During SC differentiation, a large subset of genes is repressed in concomitance with the activation of muscle gene expression (
Guasconi and Puri 2009). Gene repression in flies and mammals is typically associated with methylation of specific lysine residues within histone tails (H3-K27) by the methyltransferase-containing Polycomb repressive complexes 1 and 2 (PRC1 and PRC2) (
Simon and Kingston 2009). PRC-mediated repression of developmental genes is a general mechanism that ensures the maintenance of the undifferentiated phenotype in embryonic stem cells (ESCs) (
Boyer et al. 2006). De-repression of developmental genes in differentiating ESCs correlates with functional inactivation of the enzymatic activity of PRC2, through a physical and functional interplay with a recently described component of PRC2 - the Jumonji- and ARID-domain-containing protein, JARID2 (
Pasini et al. 2010;
Shen et al. 2009; Peng et al. 2010;
Panning 2010).

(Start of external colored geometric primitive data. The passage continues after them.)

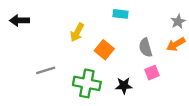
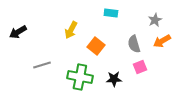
black arrow: (20, 20) -> (18, 32), moved, turned -30
gray star: (178, 22) -> (155, 20), moved

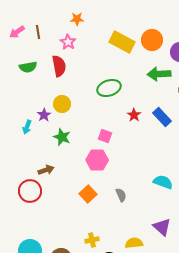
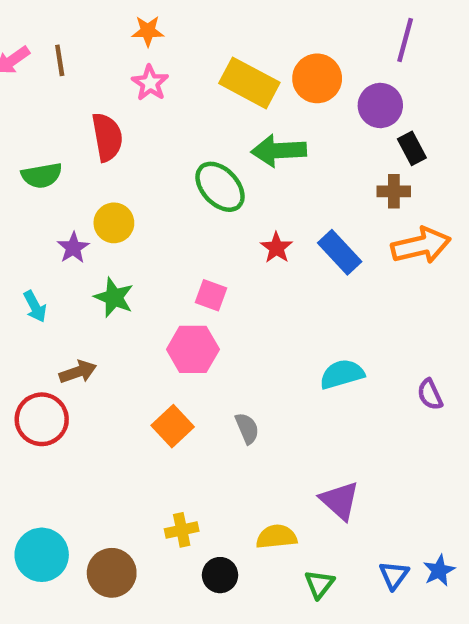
pink star: (68, 42) -> (150, 83), moved
green semicircle: (28, 67) -> (42, 175), moved
green arrow: (159, 74) -> (279, 151), moved
green ellipse: (109, 88) -> (220, 187), turned 65
cyan arrow: (27, 127) -> (35, 306), moved, turned -48
cyan semicircle: (163, 182) -> (342, 374), moved, turned -36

The repressive activity of PRC2 is counterbalanced by trithorax group (trxG)-associated H3-K4 methyltyransferases (
Schuettengruber et al. 2007). The coordinated activity of PRC2 and trxG generates the simultaneous tri-methylation of H3-K27 (H3K27
3me) and H3-K4 (H3-K4
3me), which typically defines the “bivalent” profile of developmental genes in ESCs; resolution of such bivalency can result either in productive transcription or permanent repression, depending on the relative levels of H3K27
3me and H3-K4
3me (
Bernstein et al. 2006). H3-K4- and H3-K27-specific demethylases contribute to the resolution of bivalency in developmental genes during ESC differentiation (
Pasini et al. 2008).
While PRC-mediated repression of developmental and differentiation genes in ESCs and adult stem cells, respectively, has been extensively investigated, the contribution of PRC2 in gene repression during terminal differentiation of adult stem cells, such as myogenic progenitors, has been suggested (
Blais et al. 2007), but remains relatively unexplored. In particular, it is currently unknown whether in adult muscle stem cells exposed to regeneration signals, PRC2 is re-distributed to repress genes characteristic of the undifferentiated state. Even more puzzling, the identity of the signalling that directs the PRC2 chromatin re-distribution in response to these signals is still obscure.
In the present work, we have identified and characterized a signal-inducible repression of Pax7 expression by PRC2, via inflammation-activated p38 signalling, in SCs. The inflammation-activated p38/PRC2 signalling to Pax7 controls the size and the regeneration activity of SCs and might be exploited for pharmacological manipulation of muscle regeneration.